Target Business Summary & Financial Health
Target Corporation is a retailer which operates large format general merchandise and food discount stores in the United States, which include Target and Super-Target stores. The company is headquartered in Minneapolis, Minnesota and employs 351,000 people to include full-time, part-time and seasonal employees (Target.com, 2010). For the year ended Jan 30 2010, net income increased 12.4% to $2.49 billion from $2.21 billion in the prior year. Revenues were $65.36 billion, up 0.6% from $64.95 billion the year before. Operating income was $4.67 billion versus $4.40 billion in the prior year, an increase of 6.2%. Direct operating expenses declined 0.4% to $45.58 billion from $45.77 billion in the comparable period the year before. Indirect operating expenses increased 2.2% to $15.10 billion from $14.78 billion in the equivalent prior-year period (www.mergent.com).

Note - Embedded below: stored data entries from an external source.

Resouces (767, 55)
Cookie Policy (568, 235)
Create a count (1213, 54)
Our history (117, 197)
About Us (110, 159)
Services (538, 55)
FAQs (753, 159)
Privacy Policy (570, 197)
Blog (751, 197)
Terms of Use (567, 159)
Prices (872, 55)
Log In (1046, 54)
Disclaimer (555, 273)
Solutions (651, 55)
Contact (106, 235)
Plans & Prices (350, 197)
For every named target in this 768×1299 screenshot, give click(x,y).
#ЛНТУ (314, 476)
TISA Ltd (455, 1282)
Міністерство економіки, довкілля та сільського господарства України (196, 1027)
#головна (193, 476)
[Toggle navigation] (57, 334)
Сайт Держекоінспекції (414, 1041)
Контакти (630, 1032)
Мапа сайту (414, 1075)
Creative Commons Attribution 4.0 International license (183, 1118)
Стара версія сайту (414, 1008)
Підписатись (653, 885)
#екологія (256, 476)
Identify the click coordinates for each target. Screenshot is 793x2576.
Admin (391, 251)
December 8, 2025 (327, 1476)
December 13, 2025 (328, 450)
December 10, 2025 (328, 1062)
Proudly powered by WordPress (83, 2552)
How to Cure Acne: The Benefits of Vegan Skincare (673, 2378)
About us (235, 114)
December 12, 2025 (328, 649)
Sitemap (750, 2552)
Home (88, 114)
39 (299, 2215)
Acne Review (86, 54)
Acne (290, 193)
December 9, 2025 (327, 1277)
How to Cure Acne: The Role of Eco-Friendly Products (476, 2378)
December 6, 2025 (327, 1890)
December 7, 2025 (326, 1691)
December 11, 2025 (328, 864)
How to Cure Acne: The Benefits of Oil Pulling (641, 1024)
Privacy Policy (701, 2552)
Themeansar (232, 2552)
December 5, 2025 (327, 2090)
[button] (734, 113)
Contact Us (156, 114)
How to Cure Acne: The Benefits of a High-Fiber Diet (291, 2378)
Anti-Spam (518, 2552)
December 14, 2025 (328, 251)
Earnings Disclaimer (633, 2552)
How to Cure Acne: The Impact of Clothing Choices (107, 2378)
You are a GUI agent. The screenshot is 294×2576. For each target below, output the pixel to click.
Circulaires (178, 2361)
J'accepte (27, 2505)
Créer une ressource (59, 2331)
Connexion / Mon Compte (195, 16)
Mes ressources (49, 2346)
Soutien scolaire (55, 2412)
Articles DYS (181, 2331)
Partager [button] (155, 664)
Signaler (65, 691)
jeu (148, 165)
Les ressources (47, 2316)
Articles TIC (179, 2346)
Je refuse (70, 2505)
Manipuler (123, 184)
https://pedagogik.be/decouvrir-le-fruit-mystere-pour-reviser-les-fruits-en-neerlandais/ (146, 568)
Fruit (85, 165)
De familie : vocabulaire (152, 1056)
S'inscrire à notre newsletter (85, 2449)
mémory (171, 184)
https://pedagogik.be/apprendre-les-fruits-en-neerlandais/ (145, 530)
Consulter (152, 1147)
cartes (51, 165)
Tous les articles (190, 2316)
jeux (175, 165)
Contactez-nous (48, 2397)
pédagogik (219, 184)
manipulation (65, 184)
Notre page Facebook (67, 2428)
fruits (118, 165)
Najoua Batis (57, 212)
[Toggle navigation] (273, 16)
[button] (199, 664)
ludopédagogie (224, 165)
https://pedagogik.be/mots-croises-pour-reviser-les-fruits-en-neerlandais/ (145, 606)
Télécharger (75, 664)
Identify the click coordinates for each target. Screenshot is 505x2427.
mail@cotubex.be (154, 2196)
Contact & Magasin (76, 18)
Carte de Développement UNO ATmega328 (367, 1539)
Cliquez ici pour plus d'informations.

Profitability Ratio Net Profit Margin is a profitability ratio that indicates how much profit a company makes for every dollars it generates in revenue or sales (Investopedia, 2010). Target net profit margin has slightly fluctuated while Wal-Mart’s has been consistent. Over the past three years, Target has had a great profit margin than that of Wal-Mart.
|NET PROFIT MARGIN |
| |2010 |2009 |2008 |
|Target (TGT) |3.81 |3.4 |4.5 |
|Wal-Mart (WMT) |3.51 |3.31 |3.4 |
Return on equity measures a corporation's profitability by revealing how much profit a company generates with the money shareholders have invested (Investopedia, 2010). Wal-Mart’s return on equity has been very consistent over the past three year and has grown slightly. On the other hand, Target’s return on equity has decreased by 1 point each year.